There are only two types of relocations that you will encounter in a normal DJGPP COFF object.

Type
Value
Purpose
RELOC_ADDR32 6 Relocate a 32-bit absolute reference
RELOC_REL32 20 Relocate a 32-bit relative reference

For any relocation, you must determine the new address of the relocated symbol that we are adjusting for. If the symbol is in another object (external), the symbol table will contain a reference to that external symbol, and the relocation will refer to that symbol table entry. If the symbol is in the same object, the symbol table will have entries that refer to the sections themselves (always there and always private) that will be referred to. When you relocate the section itself, these symbols will reflect its new location.

RELOC_ADDR32

To do this relocation, you must perform the following steps:

RELOC_REL32

This relocation happens normally only in executable sections, and refers only to external symbols. To do this relocation, you must perform the following steps:

 

Line Numbers

typedef struct {
union {
unsigned long l_symndx; /* function name symbol index */
unsigned long l_paddr; /* address of line number */
} l_addr;
unsigned short l_lnno; /* line number */
} LINENO;

Warning: This structure's size is not a multiple of four. When reading from file, it is strongly recommended that either (1) you read each entry in a loop, reading LINESZ bytes each time, or allocate a block of memory and calculate a pointer to each entry you need by multiplying by LINESZ. In no case should you assume that array addressing or sizeof(LINENO) will be useful.

Each executable section has its own line number table. Each function in that section is numbered independently, with the start of the function (the line with the opening brace) numbered as line one for that function. Each function in the line number table will have one entry where l_lnno is zero and the symbol table entry for the function is in l_symndx. This entry is followed by entries for each line of the function, with l_lnno set to the function-relative line number (1..N) and l_paddr set to the address of the first assembler codes for that line.

To figure out absolute line numbers, you must look in the symbol table for the function, find the "beginning of function" symbol (type C_FCN, usually right after the function's C_EXT or C_STAT symbol) where the absolute line number for the function (equivalent to line one in the line number table's scheme) is stored (in AUXENT.x_sym.x_misc.x_lnsz.x_lnno), and add that to the relative line numbers in the table.

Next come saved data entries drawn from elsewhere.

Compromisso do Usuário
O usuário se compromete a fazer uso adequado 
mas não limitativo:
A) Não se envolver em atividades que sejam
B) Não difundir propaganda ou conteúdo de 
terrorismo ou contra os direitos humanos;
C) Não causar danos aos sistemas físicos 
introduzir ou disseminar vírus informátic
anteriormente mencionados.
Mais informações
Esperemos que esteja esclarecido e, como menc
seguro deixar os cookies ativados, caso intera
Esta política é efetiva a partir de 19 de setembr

The trick to getting line numbers right is to remember that the lines of the source file start at one (the first line in the file is line one) and functions are numbered starting at one also. When you add them up, you get one too many ones, so you must then subtract one to get the right line number.

 

Symbol Table

typedef struct {
union {
char e_name[E_SYMNMLEN];
struct {
unsigned long e_zeroes;
unsigned long e_offset;
} e;
} e;
unsigned long e_value;
short e_scnum;
unsigned short e_type;
unsigned char e_sclass;
unsigned char e_numaux;
} SYMENT;

The symbol table is probably one of the most complex parts of the COFF object, mostly because there are so many symbol types. The symbol table has entries for all symbols and meta-symbols, including public, static, external, section, and debugging symbols.

e.e_name - inlined symbol name
If the symbol's name is eight characters or less, it is stored in this field. Note that the first character overlaps the e_zeroes field - by doing so, the e_zeroes field can be used to determine if the symbol name has been inlined. Beware that the name is null terminated only if it is less than eight characters long, else it is not null terminated.

e.e.e_zeroes - flag to tell if name is inlined
If this field is zero, then the symbol name is found by using e_offset as an offset into the string table. If it is nonzero, then the name is in the e_name field.

e.e.e_offset - offset of name in string table
If e_zeroes is zero, this field contains the offset of the symbol name in the string table.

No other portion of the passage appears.